CDU/CSU wollen im Bundestag einen Untersuchungsausschuss zu seiner Rolle von Kanzler Olaf Scholz im Cum-Ex-Skandal der Hamburger Warburg-Bank in seiner Zeit als Hamburger Erster Bürgermeister beantragen.
Da wird der Bundeskanzler wieder schwer mit seinem Gedächtnis zu kämpfen haben: CDU und CSU wollen im Bundestag einen Untersuchungsausschuss einsetzen und klären, welche Rolle Olaf Scholz als Erster Bürgermeister in Hamburg rund um den Cum Ex-Skandal der Privatbank Warburg gespielt hat. Das meldet das Handelsblatt. Das Handeln des Kanzlers „wirft erhebliche Fragen auf“, schreiben CDU-Fraktionschef Friedrich Merz und CSU-Gruppenchef Alexander Dobrindt in einem Brief an die Mitglieder der Unionsfraktion, der dem Handelsblatt vorliege. Mit dem Parlamentarischen Untersuchungsausschuss wolle die Unionsfraktion die „Steueraffäre Scholz-Warburg“ aufklären, wie es Merz und Dobrindt nennen.
Sie rechtfertigen den Vorstoß mit dem Hinweis, die Fraktion habe in den zurückliegenden Monaten „wiederholt Aufklärungsversuche unternommen, beispielsweise im Rahmen einer Regierungsbefragung des Bundeskanzlers im Plenum des Deutschen Bundestags oder auch mit schriftlichen, parlamentarischen Anfragen. Viele Fragen seien dabei ungeklärt geblieben.“ Auch der Versuch, den Bundeskanzler im Finanzausschuss des Bundestags zu befragen, wäre „von den Regierungsfraktionen wiederholt verhindert“ worden.

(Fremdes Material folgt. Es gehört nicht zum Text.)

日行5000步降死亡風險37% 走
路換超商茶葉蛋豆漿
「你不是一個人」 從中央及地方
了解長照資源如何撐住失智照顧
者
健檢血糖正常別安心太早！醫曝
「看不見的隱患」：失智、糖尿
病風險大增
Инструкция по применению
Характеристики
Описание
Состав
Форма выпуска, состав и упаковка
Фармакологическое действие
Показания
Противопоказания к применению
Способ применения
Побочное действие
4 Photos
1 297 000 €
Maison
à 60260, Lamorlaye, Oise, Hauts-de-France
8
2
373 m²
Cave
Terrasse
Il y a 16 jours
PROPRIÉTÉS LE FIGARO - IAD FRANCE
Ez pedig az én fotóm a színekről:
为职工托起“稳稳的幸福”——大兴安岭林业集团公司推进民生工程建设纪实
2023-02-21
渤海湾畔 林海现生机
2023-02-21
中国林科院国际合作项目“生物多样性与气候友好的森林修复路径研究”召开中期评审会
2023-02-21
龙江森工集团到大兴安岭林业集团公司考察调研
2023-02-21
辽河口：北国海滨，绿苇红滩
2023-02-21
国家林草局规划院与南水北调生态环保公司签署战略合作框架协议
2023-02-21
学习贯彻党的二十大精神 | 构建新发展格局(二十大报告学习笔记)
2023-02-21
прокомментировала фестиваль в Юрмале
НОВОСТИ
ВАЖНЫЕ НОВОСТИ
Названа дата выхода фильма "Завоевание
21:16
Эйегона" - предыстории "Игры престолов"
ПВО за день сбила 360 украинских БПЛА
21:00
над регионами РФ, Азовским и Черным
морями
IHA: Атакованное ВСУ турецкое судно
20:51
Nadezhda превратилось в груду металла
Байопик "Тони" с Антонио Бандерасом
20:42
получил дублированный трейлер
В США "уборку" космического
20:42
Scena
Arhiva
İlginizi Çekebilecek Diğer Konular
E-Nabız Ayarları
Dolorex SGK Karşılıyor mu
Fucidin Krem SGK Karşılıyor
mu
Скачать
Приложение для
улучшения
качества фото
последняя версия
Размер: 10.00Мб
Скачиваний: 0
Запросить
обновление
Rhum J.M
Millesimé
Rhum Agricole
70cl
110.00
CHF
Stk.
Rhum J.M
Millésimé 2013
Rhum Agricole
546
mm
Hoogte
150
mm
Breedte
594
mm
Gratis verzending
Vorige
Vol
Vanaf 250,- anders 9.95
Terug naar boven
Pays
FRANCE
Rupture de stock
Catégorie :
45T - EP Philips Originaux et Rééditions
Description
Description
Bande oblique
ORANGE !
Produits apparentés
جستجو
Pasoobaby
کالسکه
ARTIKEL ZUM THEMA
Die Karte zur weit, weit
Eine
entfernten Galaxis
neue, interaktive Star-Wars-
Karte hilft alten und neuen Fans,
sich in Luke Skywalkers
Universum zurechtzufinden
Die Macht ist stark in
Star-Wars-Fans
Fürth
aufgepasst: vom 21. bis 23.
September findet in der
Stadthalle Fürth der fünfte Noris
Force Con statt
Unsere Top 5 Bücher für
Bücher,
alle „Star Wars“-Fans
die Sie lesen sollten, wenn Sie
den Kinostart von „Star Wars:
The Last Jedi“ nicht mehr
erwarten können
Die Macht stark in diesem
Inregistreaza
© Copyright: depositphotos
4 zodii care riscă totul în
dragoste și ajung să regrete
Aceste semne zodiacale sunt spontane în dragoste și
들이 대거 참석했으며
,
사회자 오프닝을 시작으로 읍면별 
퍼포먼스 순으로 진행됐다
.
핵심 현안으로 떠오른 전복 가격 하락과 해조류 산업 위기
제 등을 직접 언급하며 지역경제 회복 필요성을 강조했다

Bei Cum-Ex-Geschäften wurden bekanntlich Aktienpakete von mehreren Beteiligten rund um den Dividendenstichtag mit („cum“) und ohne („ex“) Ausschüttungsanspruch hin und her verschoben. In der Folge hätten Finanzämter Kapitalertragsteuern erstattet, die gar nicht gezahlt worden waren. Dem Staat seien so Milliardenschäden entstanden. Im Falle der Privatbank Warburg hatte die Hamburger Finanzverwaltung nach Treffen des damaligen Bürgermeisters Scholz mit den Warburg-Gesellschaftern Christian Olearius und Max Warburg 2016 eine Steuerrückforderung von 47 Millionen Euro gegen die Bank verjähren lassen.
Die Hamburger Bürgerschaft hatte bereits einen Untersuchungsausschuss eingesetzt. Bei dortigen Befragungen erklärte Kanzler Scholz, dass er sich an die Gespräche mit den Bankiers nicht recht erinnern könne. Die Hamburger Bundestagsabgeordnete Franziska Hoppermann habe zur nun angestrebten Einsetzung eines Bundestags-Untersuchungsausschusses erklärt, dieser hätte eine andere „Ermittlungsbreite und -tiefe“ als ein Landesausschuss. Auch sei das Hamburger Parlament kein Vollzeitparlament.